A current program at Vostok

Ever wondered what happens to the current that flows in lightning displays during thunderstorms? Well some of it sneaks back to Earth at Vostok, Antarctica. These events form part of the global electric circuit.

In excess of 1000 thunderstorms at any one time are the batteries of this circuit. Charge is separated from air molecules and ice particles in the strong up-welling drafts at the core of thunderclouds, similar to that achieved by the friction of a comb through hair. The thundercloud accumulates an excess of negative charge at its base and positive charge at its crown. Eventually, the accumulation of charge at the cloud base generates lightning.

The Earth’s atmosphere is so densely packed near the ground, that once electric charge has been lifted above 3km, the ‘path of least resistance’ to complete the circuit is initially upwards. The charge travels from the top of the thundercloud (~10km) to the lower reaches of the ionosphere (~80km) where it spreads around the globe and leaks back to the Earth’s surface over the 99% of the globe where thunderstorms are not active at that time. Optical confirmation of the linkage between thunderclouds and the ionosphere was obtained as recently as 1995 with the imaging of ‘sprites'.

Changes in the sun directly influence the global electric circuit. Cosmic rays control the ease with which current can flow through the atmosphere and these are modulated by changes in the solar wind. In total energy terms, solar variability can have negligible influence on the weather, but the leverage gained via the global electric circuit yields possible mechanisms for meteorological and climatic influence. The aim of our research is to determine the viability of such links.

Vostok is an ideal site to measure the global circuit. It is on a high (3500m) plateau which improves the linkage to the ionosphere by over 50% compared with sea-level sites. Minimal variation in station weather on time-scales of less than a day is also vital for relating the measurements to the global circuit.

Since 1998, an international research program has been undertaken at Vostok in collaboration with Drs Oleg Troshichev and Alexandr Frank-Kamenetsky of the Russian Institute of Arctic and Antarctic Research in St Petersburg, Dr Edgar Bering from the University of Houston and Dr Volodya Papitashvili of the University of Michigan. We have been able to show an influence of solar variability on measurements of the vertical electric field of the global circuit at this site.
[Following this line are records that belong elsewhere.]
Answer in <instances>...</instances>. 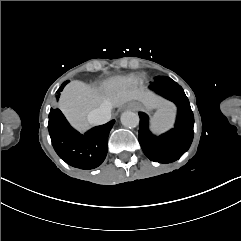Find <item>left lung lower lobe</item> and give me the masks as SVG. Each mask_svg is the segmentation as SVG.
Listing matches in <instances>:
<instances>
[{
	"mask_svg": "<svg viewBox=\"0 0 241 241\" xmlns=\"http://www.w3.org/2000/svg\"><path fill=\"white\" fill-rule=\"evenodd\" d=\"M149 87L176 104L177 120L174 129L157 137L149 131L148 116L140 112L139 143L150 160L160 163L173 162L188 150L192 142L193 112L183 88L171 78L157 77Z\"/></svg>",
	"mask_w": 241,
	"mask_h": 241,
	"instance_id": "1",
	"label": "left lung lower lobe"
}]
</instances>
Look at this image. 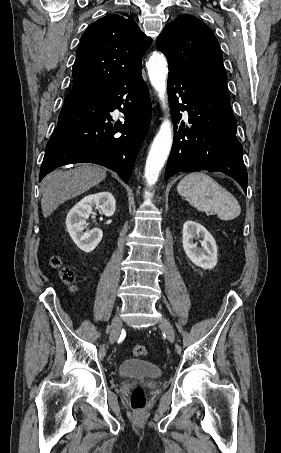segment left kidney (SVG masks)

A more difficult measurement to make, but one more directly related to the global electric circuit, is of the miniscule current (~3 pico-amps per meter squared, world-wide) that flows from the ionosphere to the ground in regions remote from thunderstorm activity. With the assistance of Dr Edgar Bering, the Australian Antarctic Division Science Technical Support group has developed a split-sphere to measure this current. This instrument was deployed at Vostok on the 28th January 2003 by Peter Jansen utilising United States Antarctic Research Program logistics, via New Zealand. At Vostok, the current through the Air-Earth Current Meter is approximately 160,000,000,000 times smaller than current through a 60 watt light-bulb!

Subsequent to our deployment, a delay has intervened. Vostok was closed and our instruments turned off. It had proved impossible to supply sufficient fuel from Mirny to sustain the winter operation of the station. Our Russian colleagues plan to re-open Vostok in November 2003 and we look forward to resuming our investigations of the global electric circuit.